In recent years, Dan founded and presided over Norfolk Financial Corp, a national debt buying company, managing a portfolio consisting of more than 120,000 accounts, with a face value in excess of $360 million. He not only managed the day-to-day operation of the company’s call centers in Massachusetts, Rhode Island and Puerto Rico, but created and managed the company’s attorney network and collection agency placements, interfacing with lawyers and collection agencies nationwide until the sale of the portfolio in 2014.

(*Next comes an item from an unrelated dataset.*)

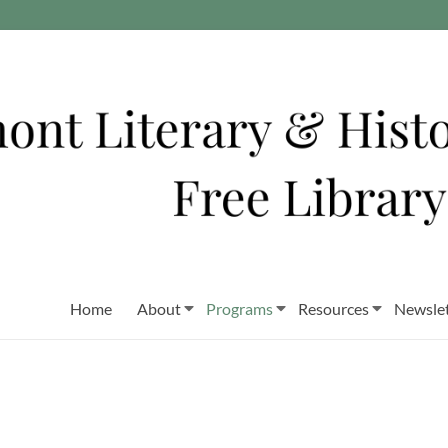
Home
About
Programs
Resources
Newslet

As a compliance expert, Dan has consulted with a number of lenders and collection professionals to ensure adherence to the provisions of State and Federal consumer protection laws including the Fair Debt Collection Practices Act, the Fair Credit Reporting Act and the Telephone Consumer Protection Act of 1991. An accomplished speaker, Dan has presented to various organizations including the Massachusetts Bankers Association, the Retailers Association of Massachusetts, the Commercial Law League of America. Dan has also served as an instructor for the National Business Institute, speaking on subjects such as “Judgment Collection Remedies”, “State Court Remedies for Debt Collection”, and “FDCPA Recent Developments and Case Law.”
Dan holds a BA, Cum Laude, in Political Science from the University of Rochester and a JD from the Emory University School of Law. He recently graduated the Owners/Presidents Management Program at the Harvard Business School.